Lire aussi : Les promesses du dividende sociétal et environnemental
À l’initiative de son fondateur, Édouard Provenzani, l’agence de design Pixelis est engagée de longue date dans la démarche : charte RSE en 2012, labellisation B Corp en 2015… « Pixelis, société à mission, agence de design et de conseil B Corp, accompagne les entreprises dans leur transformation vers une activité plus soutenable, répondant aux enjeux de demain, rappelle Loïc Quénault, directeur de la communication. Travailler avec les codirs et les directions RSE, c’est bien, mais il est surtout primordial d’embarquer les équipes, d’identifier des ambassadeurs, de mobiliser et d’incarner les enjeux RSE », explique-t-il.
Partageant avec Pixelis ses locaux du Centvingtsept, conçus comme un outil d’expérimentation et de collaboration, Lakaa propose une plateforme de pilotage des enjeux RSE dédiée tout particulièrement aux entreprises multisites. Celle-ci est essentiellement construite autour des actions de terrain menées par les différents sites d’une entreprise (Leroy Merlin par exemple). « Notre plateforme propose des leviers d’action pour que chaque collaborateur soit véritablement un acteur impliqué de la politique RSE de l’entreprise, explique Baptiste Frelot, fondateur de Lakaa. C’est un outil pour permettre de diffuser concrètement la démarche, qu’elle ne reste pas qu’un sujet du siège social. »
À l’inverse, la plateforme peut aussi devenir un outil de ressources humaines.
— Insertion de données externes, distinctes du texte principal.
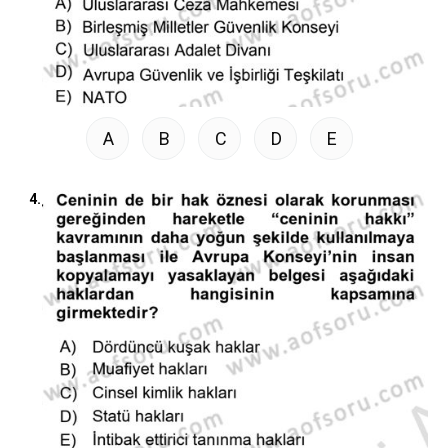
A
B
C
D
E
4.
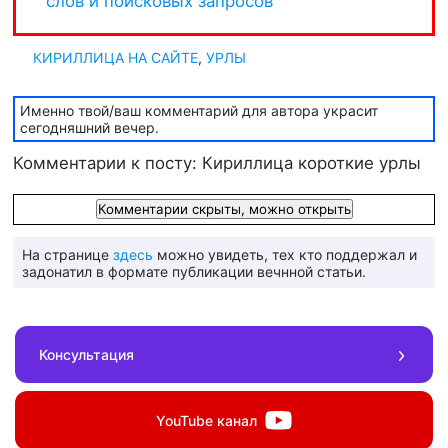
КИРИЛЛИЦА НА САЙТЕ
,
УРЛЫ
Именно твой/ваш комментарий для автора украсит
сегодняшний вечер.
Комментарии к посту: Кириллица короткие урлы
Комментарии скрыты, можно открыть
На странице
здесь
можно увидеть, тех кто поддержал и
задонатил в формате публикации вечнной статьи.
Консультация
YouTube
канал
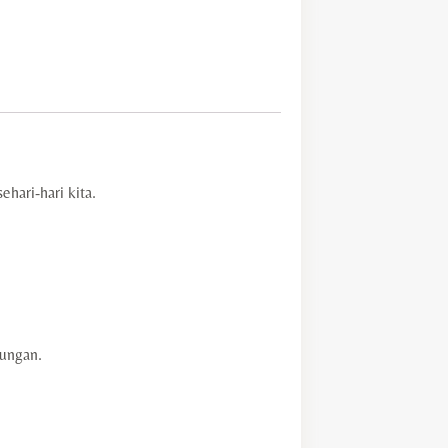
hari-hari kita.
tungan.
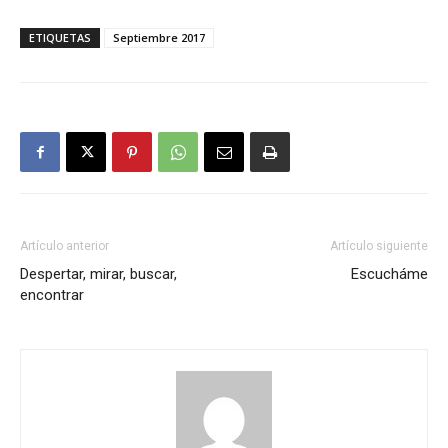
ETIQUETAS
Septiembre 2017
Artículo anterior
Artículo siguiente
Despertar, mirar, buscar,
Escucháme
encontrar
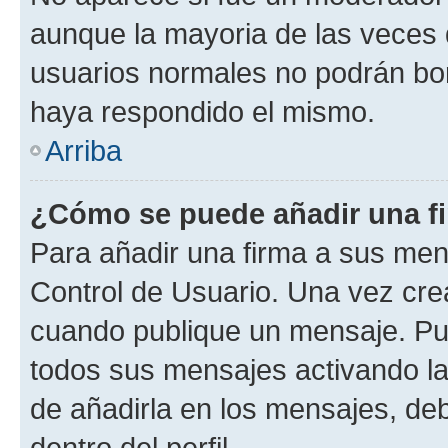
aunque la mayoria de las veces 
usuarios normales no podrán bor
haya respondido el mismo.
Arriba
¿Cómo se puede añadir una f
Para añadir una firma a sus men
Control de Usuario. Una vez cre
cuando publique un mensaje. Pue
todos sus mensajes activando la c
de añadirla en los mensajes, de
dentro del perfil.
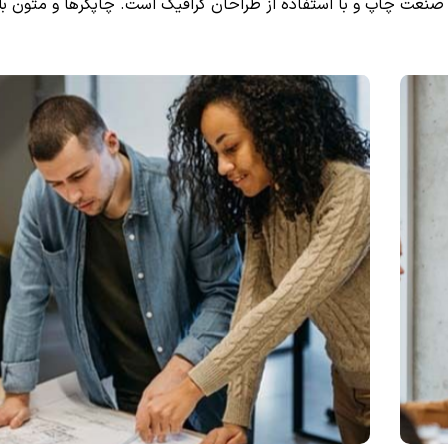
 صنعت چاپ و با استفاده از طراحان گرافیک است. چاپگرها و متون بل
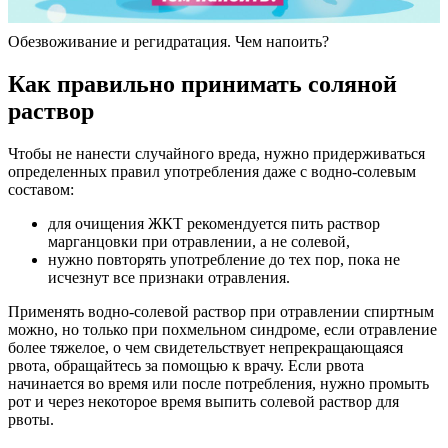
Обезвоживание и регидратация. Чем напоить?
Как правильно принимать соляной
раствор
Чтобы не нанести случайного вреда, нужно придерживаться
определенных правил употребления даже с водно-солевым
составом:
для очищения ЖКТ рекомендуется пить раствор
марганцовки при отравлении, а не солевой,
нужно повторять употребление до тех пор, пока не
исчезнут все признаки отравления.
Применять водно-солевой раствор при отравлении спиртным
можно, но только при похмельном синдроме, если отравление
более тяжелое, о чем свидетельствует непрекращающаяся
рвота, обращайтесь за помощью к врачу. Если рвота
начинается во время или после потребления, нужно промыть
рот и через некоторое время выпить солевой раствор для
рвоты.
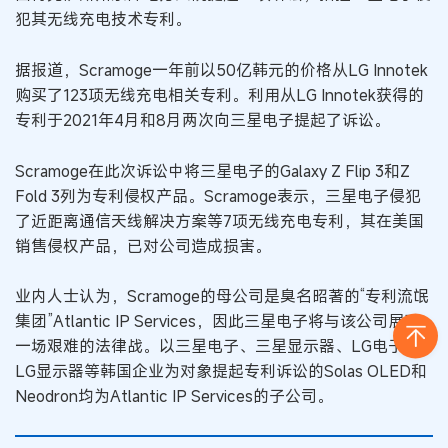
犯其无线充电技术专利。
据报道，Scramoge一年前以50亿韩元的价格从LG Innotek
购买了123项无线充电相关专利。利用从LG Innotek获得的
专利于2021年4月和8月两次向三星电子提起了诉讼。
Scramoge在此次诉讼中将三星电子的Galaxy Z Flip 3和Z
Fold 3列为专利侵权产品。Scramoge表示，三星电子侵犯
了近距离通信天线解决方案等7项无线充电专利，其在美国
销售侵权产品，已对公司造成损害。
业内人士认为，Scramoge的母公司是臭名昭著的“专利流氓
集团”Atlantic IP Services，因此三星电子将与该公司展开
一场艰难的法律战。以三星电子、三星显示器、LG电子、
LG显示器等韩国企业为对象提起专利诉讼的Solas OLED和
Neodron均为Atlantic IP Services的子公司。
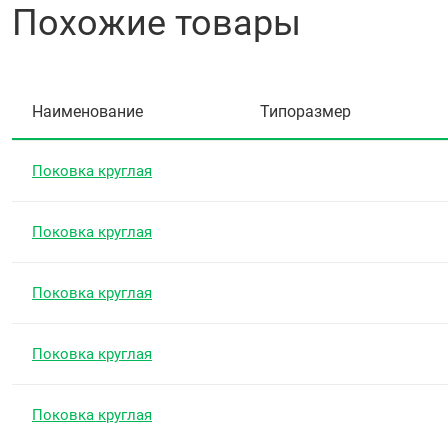
Похожие товары
Наименование
Типоразмер
Поковка круглая
Поковка круглая
Поковка круглая
Поковка круглая
Поковка круглая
C’est l’utilisation qui en a été faite pour un client du secteur de la vente de matériaux de construction souhaitant structurer sa démarche RSE : un état des lieux des actions de terrain a tout d’abord été enregistré dans Lakaa et ces remontées ont servi à définir le profil du futur responsable RSE. La RSE, c’est aussi une question d’adaptation…
Qu’est-ce qui fait qu’une entreprise va se doter d’un service RSE ?
Le premier levier de transformation est la réglementation. Et la réglementation européenne est l’une des plus en pointe au monde sur le sujet.
Quels sont les profils recherchés ?
Il y a une vraie pénurie de compétences en RSE, notamment de profils matures sur le sujet. Aujourd’hui, de plus en plus de directeurs financiers ou marketing veulent ajouter une brique RSE à leurs compétences, car cela leur ouvre des perspectives d’évolution. On va aussi avoir besoin de communicants avec une vraie expertise en RSE. Ils ont un rôle essentiel à jouer pour raconter un imaginaire de sobriété heureuse qui fasse rêver.
Toutes les entreprises ont-elles les moyens d’internaliser la RSE ?
Il faut au préalable que le dirigeant de l’entreprise s’implique pleinement dans les enjeux RSE. Aujourd’hui, il est indispensable d’avoir au moins une personne experte. Les sujets sont complexes, la bonne volonté et l’engagement ne suffisent plus. Il faut quelqu’un qui ait suffisamment de franc-parler pour dire les choses clairement au dirigeant et qui ait une grande capacité d’adaptation, car on navigue en permanence entre des enjeux RSE à long terme et des impératifs business à court terme. Mais, pour les PME ou TPE, cette fonction RSE peut très bien être assurée en temps partagé.